In CassandraCluster:

  • should we expose CqlPort? Can we manage it ourselves for now until such time that it's required to change it?
  • per our conversation yesterday, do we want to expose multiple node pool support right now? We could switch to this model in future more easily than we can switch back.
  • is ReadyReplicas used at the moment?

In ElasticsearchCluster:

  • we currently expose elasticsearchcluster.spec.nodePools.config in which the user (usually) specifies an entire elasticsearch.yml to use. This creates a hard dependency between the NODE_MASTER, NODE_INGEST and NODE_DATA boolean env vars set by the Pilot, and the users config in elasticsearch.yml.

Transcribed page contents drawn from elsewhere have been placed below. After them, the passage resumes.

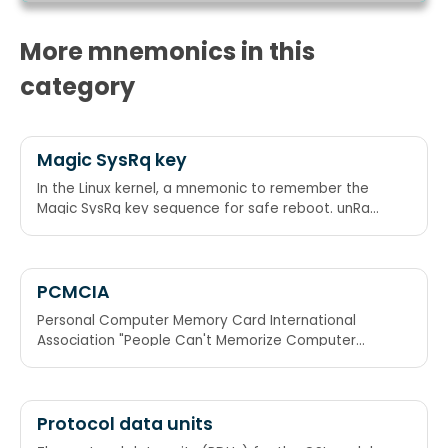
More mnemonics in this
category
Magic SysRq key
In the Linux kernel, a mnemonic to remember the
Magic SysRq key sequence for safe reboot. unRaw
/ tErminate / kIll / Sync / Unmount / reBoot Raising
Elephants Is So Utterly Boring. Reboot Even If
System Utterly Broken.
PCMCIA
Personal Computer Memory Card International
Association "People Can't Memorize Computer
Industry Acronyms"
Protocol data units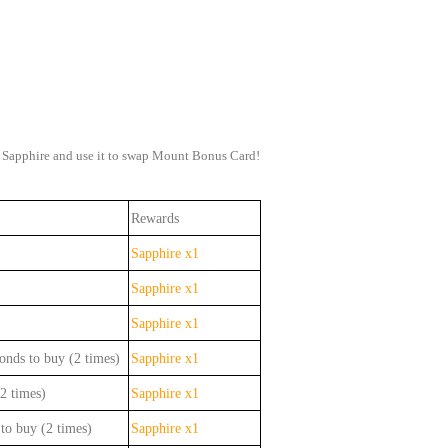
in Sapphire and use it to swap Mount Bonus Card!
Rewards
Sapphire x1
Sapphire x1
Sapphire x1
onds to buy (2 times)
Sapphire x1
2 times)
Sapphire x1
to buy (2 times)
Sapphire x1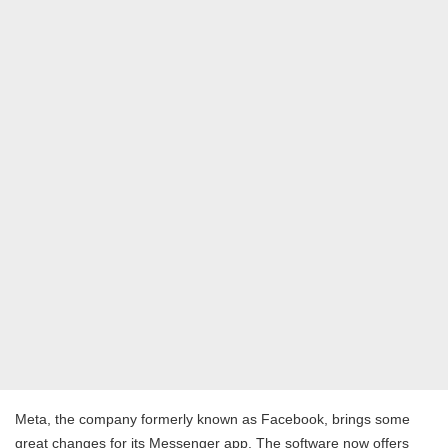
Meta, the company formerly known as Facebook, brings some
great changes for its Messenger app. The software now offers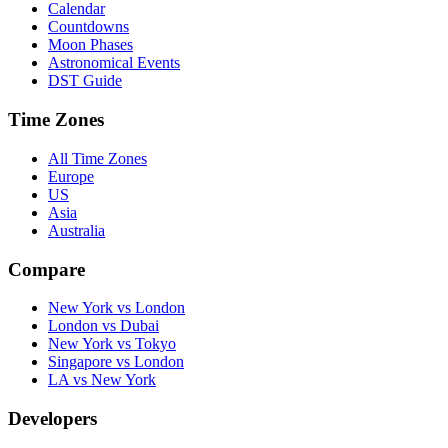
Calendar
Countdowns
Moon Phases
Astronomical Events
DST Guide
Time Zones
All Time Zones
Europe
US
Asia
Australia
Compare
New York vs London
London vs Dubai
New York vs Tokyo
Singapore vs London
LA vs New York
Developers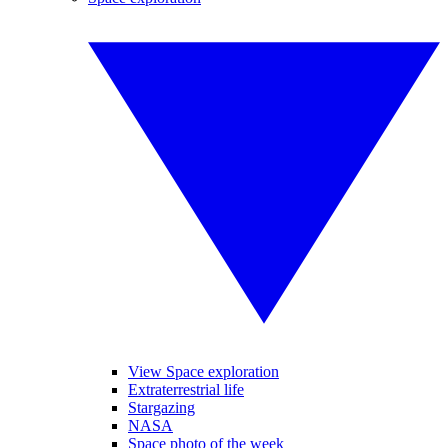
View Space exploration
Extraterrestrial life
Stargazing
NASA
Space photo of the week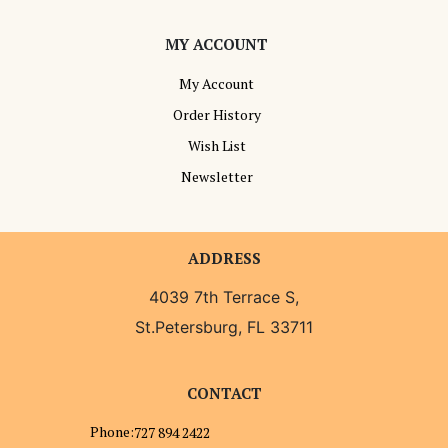
MY ACCOUNT
My Account
Order History
Wish List
Newsletter
ADDRESS
4039 7th Terrace S,
St.Petersburg, FL 33711
CONTACT
Phone:
727 894 2422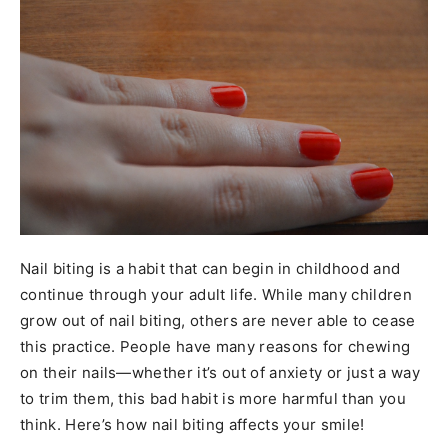
Nail biting is a habit that can begin in childhood and
continue through your adult life. While many children
grow out of nail biting, others are never able to cease
this practice. People have many reasons for chewing
on their nails—whether it’s out of anxiety or just a way
to trim them, this bad habit is more harmful than you
think. Here’s how nail biting affects your smile!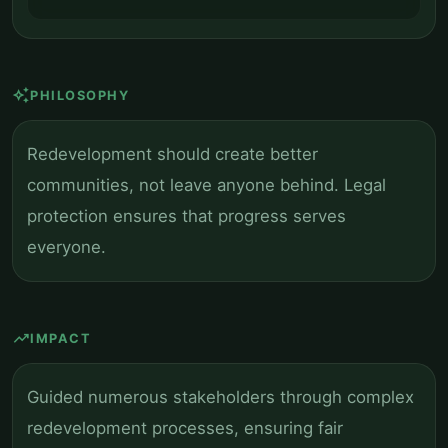
auto_awesome
PHILOSOPHY
Redevelopment should create better
communities, not leave anyone behind. Legal
protection ensures that progress serves
everyone.
trending_up
IMPACT
Guided numerous stakeholders through complex
redevelopment processes, ensuring fair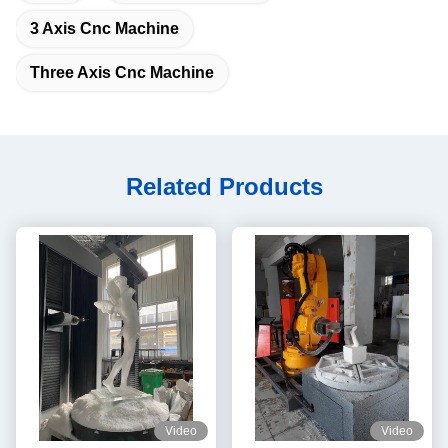
3 Axis Cnc Machine
Three Axis Cnc Machine
Related Products
Video
Video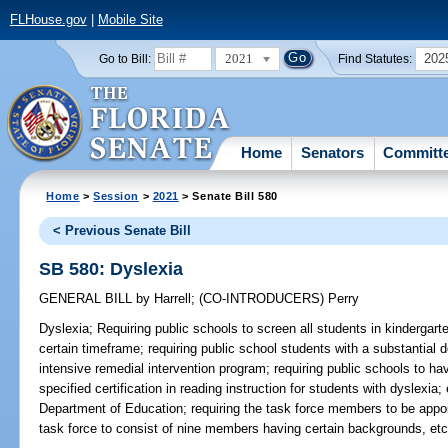
FLHouse.gov
|
Mobile Site
2021
202
Go to Bill:
Find Statutes:
Home
Senators
Committ
Home
>
Session
>
2021
> Senate Bill 580
< Previous Senate Bill
SB 580: Dyslexia
GENERAL BILL
by
Harrell
;
(CO-INTRODUCERS)
Perry
Dyslexia;
Requiring public schools to screen all students in kindergarte
certain timeframe; requiring public school students with a substantial d
intensive remedial intervention program; requiring public schools to ha
specified certification in reading instruction for students with dyslexia
Department of Education; requiring the task force members to be appo
task force to consist of nine members having certain backgrounds, etc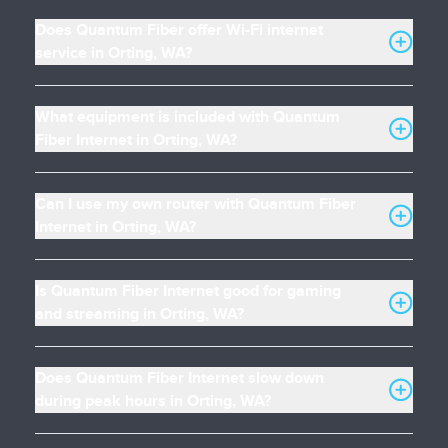
Does Quantum Fiber offer Wi-Fi internet
service in Orting, WA?
What equipment is included with Quantum
Fiber Internet in Orting, WA?
Can I use my own router with Quantum Fiber
Internet in Orting, WA?
Is Quantum Fiber Internet good for gaming
and streaming in Orting, WA?
Does Quantum Fiber Internet slow down
during peak hours in Orting, WA?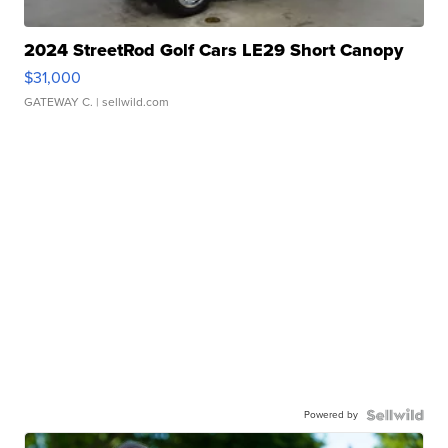
2024 StreetRod Golf Cars LE29 Short Canopy
$31,000
GATEWAY C.
| sellwild.com
Powered by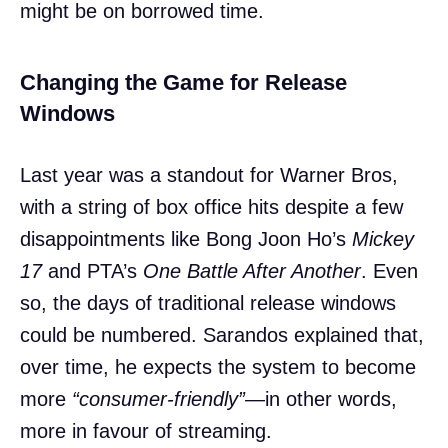
might be on borrowed time.
Changing the Game for Release
Windows
Last year was a standout for Warner Bros,
with a string of box office hits despite a few
disappointments like Bong Joon Ho’s
Mickey
17
and PTA’s
One Battle After Another
. Even
so, the days of traditional release windows
could be numbered. Sarandos explained that,
over time, he expects the system to become
more
“consumer-friendly”
—in other words,
more in favour of streaming.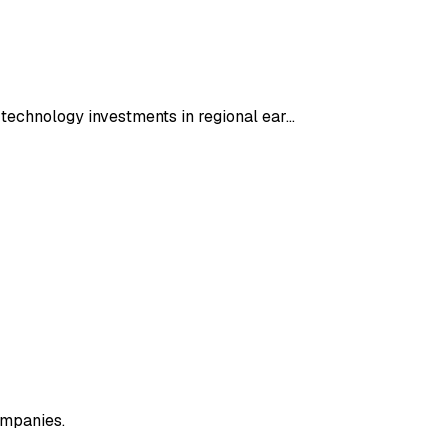
h technology investments in regional ear…
ompanies.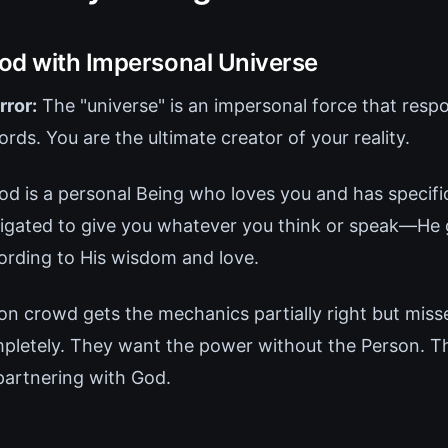
od with Impersonal Universe
rror:
The "universe" is an impersonal force that resp
ds. You are the ultimate creator of your reality.
d is a personal Being who loves you and has specific
obligated to give you whatever you think or speak—He 
ording to His wisdom and love.
on crowd gets the mechanics partially right but miss
mpletely. They want the power without the Person. T
partnering with God.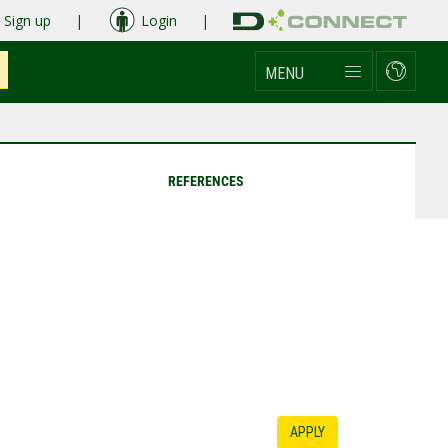
Sign up
|
Login
|
MENU
REFERENCES
APPLY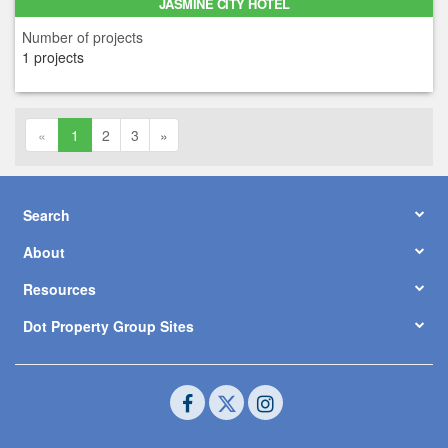
JASMINE CITY HOTEL
Number of projects
1 projects
«
1
2
3
»
Search
About
Resources
Dot Property Group Sites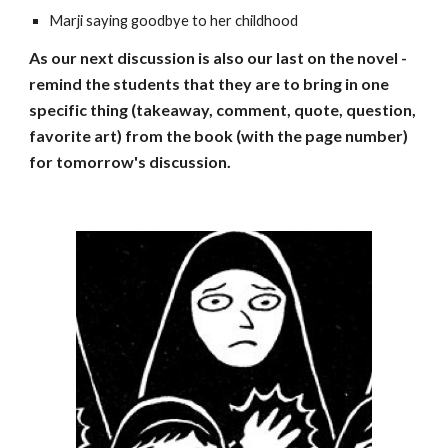
Marji saying goodbye to her childhood
As our next discussion is also our last on the novel -
remind the students that they are to bring in one
specific thing (takeaway, comment, quote, question,
favorite art) from the book (with the page number)
for tomorrow's discussion.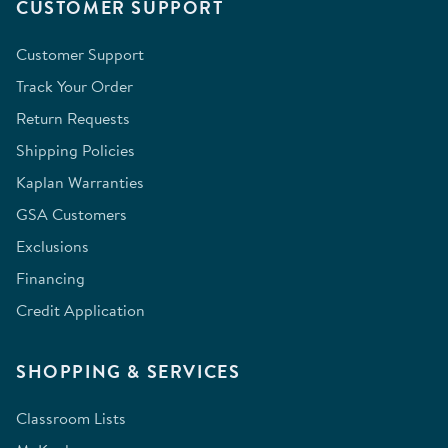
CUSTOMER SUPPORT
Customer Support
Track Your Order
Return Requests
Shipping Policies
Kaplan Warranties
GSA Customers
Exclusions
Financing
Credit Application
SHOPPING & SERVICES
Classroom Lists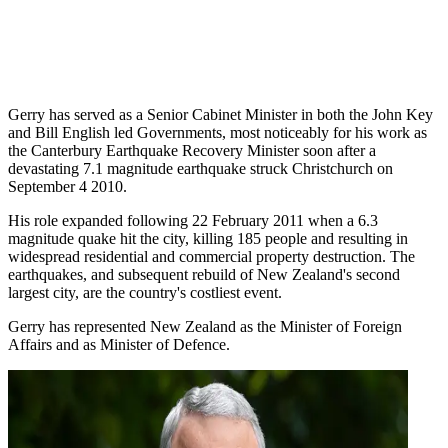
Gerry has served as a Senior Cabinet Minister in both the John Key
and Bill English led Governments, most noticeably for his work as
the Canterbury Earthquake Recovery Minister soon after a
devastating 7.1 magnitude earthquake struck Christchurch on
September 4 2010.
His role expanded following 22 February 2011 when a 6.3
magnitude quake hit the city, killing 185 people and resulting in
widespread residential and commercial property destruction. The
earthquakes, and subsequent rebuild of New Zealand's second
largest city, are the country's costliest event.
Gerry has represented New Zealand as the Minister of Foreign
Affairs and as Minister of Defence.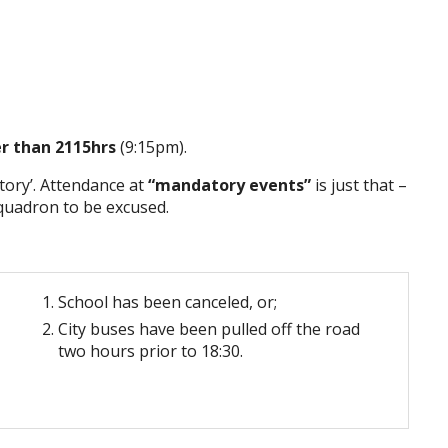
er than 2115hrs
(9:15pm).
ory’. Attendance at
“mandatory events”
is just that –
Squadron to be excused.
School has been canceled, or;
City buses have been pulled off the road
two hours prior to 18:30.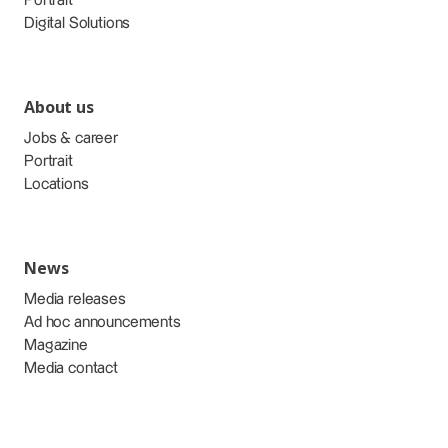
Portrait
Digital Solutions
About us
Jobs & career
Portrait
Locations
News
Media releases
Ad hoc announcements
Magazine
Media contact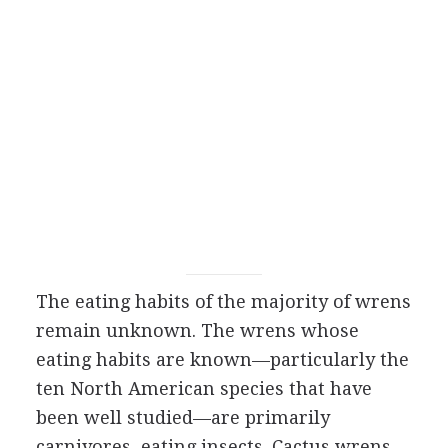
The eating habits of the majority of wrens
remain unknown. The wrens whose
eating habits are known—particularly the
ten North American species that have
been well studied—are primarily
carnivores, eating insects. Cactus wrens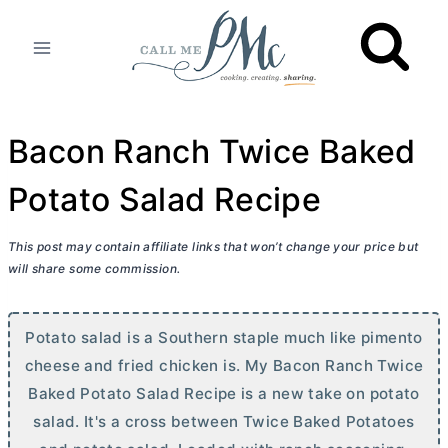
Skip
to
content
Bacon Ranch Twice Baked
Potato Salad Recipe
This post may contain affiliate links that won’t change your price but
will share some commission.
Potato salad is a Southern staple much like pimento
cheese and fried chicken is. My Bacon Ranch Twice
Baked Potato Salad Recipe is a new take on potato
salad. It's a cross between Twice Baked Potatoes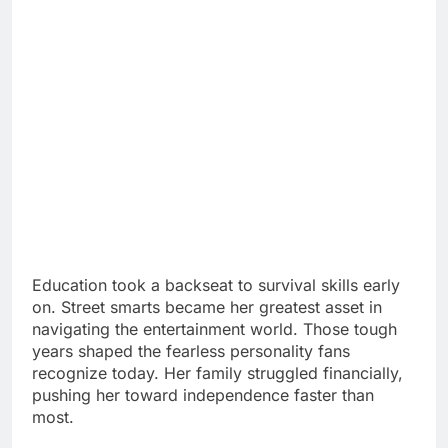
Education took a backseat to survival skills early
on. Street smarts became her greatest asset in
navigating the entertainment world. Those tough
years shaped the fearless personality fans
recognize today. Her family struggled financially,
pushing her toward independence faster than
most.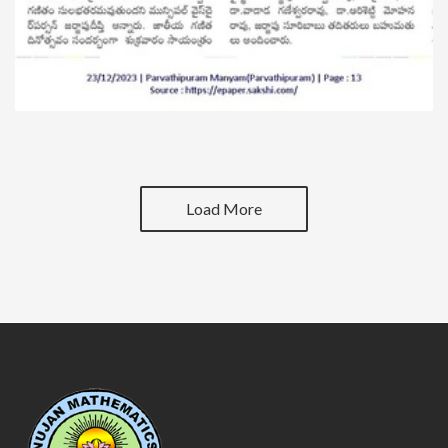
Load More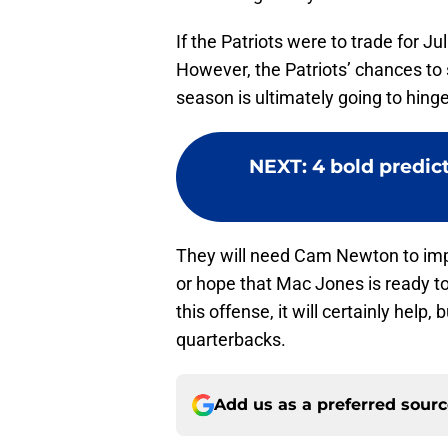
If the Patriots were to trade for J
However, the Patriots’ chances to s
season is ultimately going to hin
NEXT
:
4 bold predict
They will need Cam Newton to imp
or hope that Mac Jones is ready to 
this offense, it will certainly help,
quarterbacks.
Add us as a preferred sour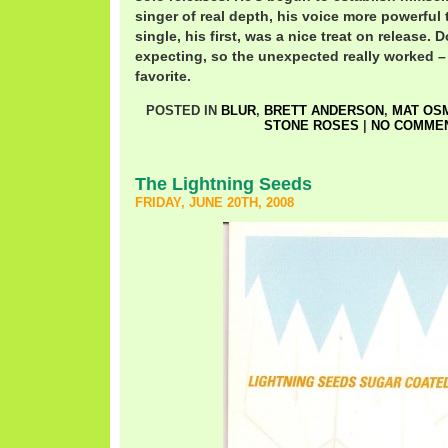
singer of real depth, his voice more powerful 
single, his first, was a nice treat on release.
expecting, so the unexpected really worked –
favorite.
POSTED IN
BLUR
,
BRETT ANDERSON
,
MAT OS
STONE ROSES
|
NO COMMEN
The Lightning Seeds
FRIDAY, JUNE 20TH, 2008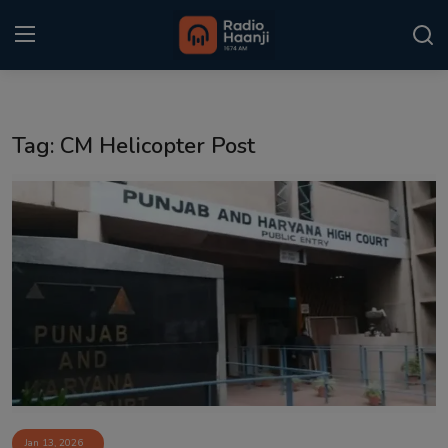
Login
Register
Tag: CM Helicopter Post
Home
Punjabi Podcast
Kitaab Kahani
Gallery
Sponsors
Matrimonial
Event
Jan 13, 2026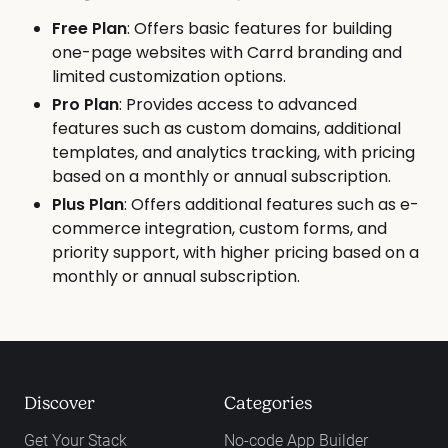
Free Plan
: Offers basic features for building
one-page websites with Carrd branding and
limited customization options.
Pro Plan
: Provides access to advanced
features such as custom domains, additional
templates, and analytics tracking, with pricing
based on a monthly or annual subscription.
Plus Plan
: Offers additional features such as e-
commerce integration, custom forms, and
priority support, with higher pricing based on a
monthly or annual subscription.
Discover
Categories
Get Your Stack
No-code App Builder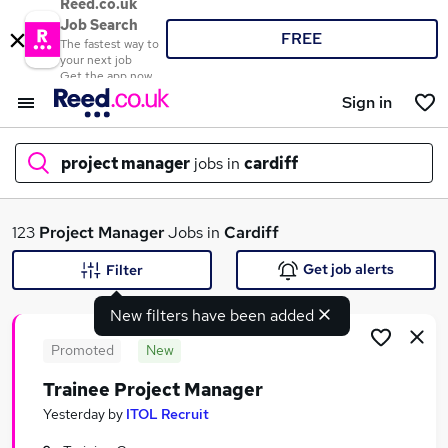
Reed.co.uk
Job Search
FREE
The fastest way to
your next job
Get the app now
Sign in
project manager
jobs in
cardiff
What
123
Project Manager
Jobs in
Cardiff
Get job alerts
Filter
New filters have been added
Where
Promoted
New
Trainee Project Manager
Search jobs
Yesterday
by
ITOL Recruit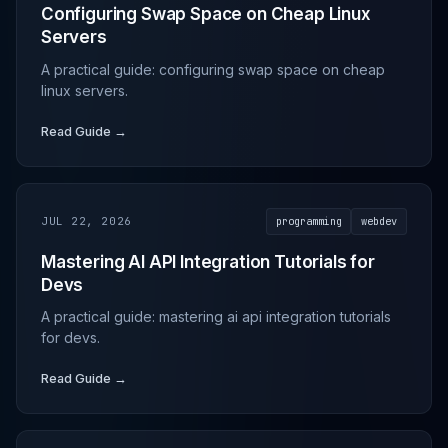
Configuring Swap Space on Cheap Linux
Servers
A practical guide: configuring swap space on cheap
linux servers.
Read Guide →
JUL 22, 2026
programming
webdev
Mastering AI API Integration Tutorials for
Devs
A practical guide: mastering ai api integration tutorials
for devs.
Read Guide →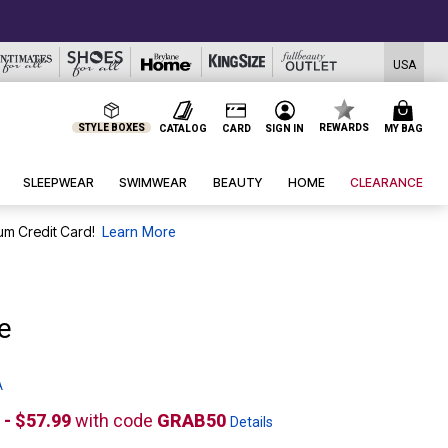
USA
STYLE BOXES
REWARDS
CATALOG
CARD
SIGN IN
MY BAG
SLEEPWEAR
SWIMWEAR
BEAUTY
HOME
CLEARANCE
um Credit Card!
Learn More
e
A
 - $57.99
with code
GRAB50
Details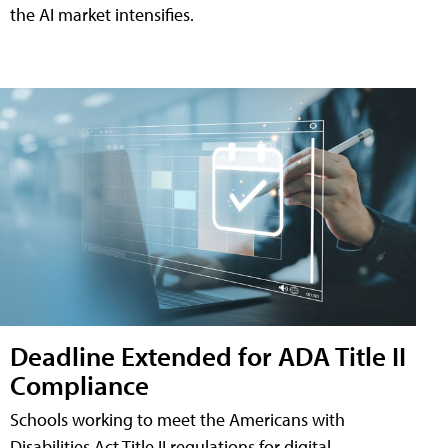
the AI market intensifies.
Deadline Extended for ADA Title II
Compliance
Schools working to meet the Americans with
Disabilities Act Title II regulations for digital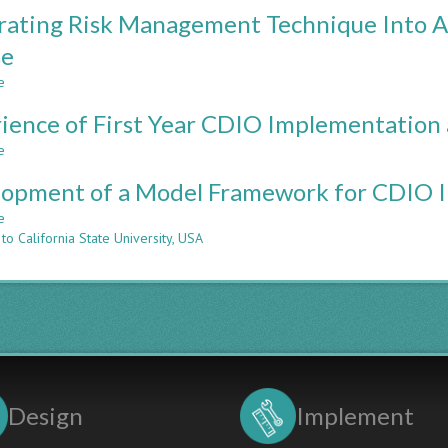
Development
rating Risk Management Technique Into A
and
Evaluation
se
of
e
a
about
Sophomore
Integrating
ience of First Year CDIO Implementatio
Mechanical
Risk
Engineering
Management
e
about
Design
Technique
Experience
Course
Into
opment of a Model Framework for CDIO 
of
infused
An
First
e
about
with
Introductory
Year
to California State University, USA
Development
CDIO
Engineering
CDIO
of
Skills
Course
Implementation
a
at
Model
VNU-
Framework
HCM
for
CDIO
Implementation
in
Design
Implement
Vietnam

I've planned for a while to allow the user to not have to specify all of the fields in this file, and instead have the pilot automatically inject config into the file (i.e. have the elasticsearchcluster.spec.nodePools.config["elasticsearch.yml"] key append instead of replace).

I'm not sure where best the tradeoff lies between overly complex ElasticsearchCluster manifests and the right level of customisability.

/cc @cehoffman @wallrj

In #194 (comment) @munnerz wrote:

should we expose CqlPort? Can we manage it ourselves for now until such time that it's required to change it?

Probably not. I've looked at GoCQL and its cluster discovery mechanism and I think the CQL loadbalancing service may not be necessary and may actually confuse the discovery process....since the loadbalancer IP address isn't one of the addresses advertised by the cluster nodes. See #232

In which case, we may not need the readiness probe either 🤔

per our conversation yesterday, do we want to expose multiple node pool support right now? We could switch to this model in future more easily than we can switch back.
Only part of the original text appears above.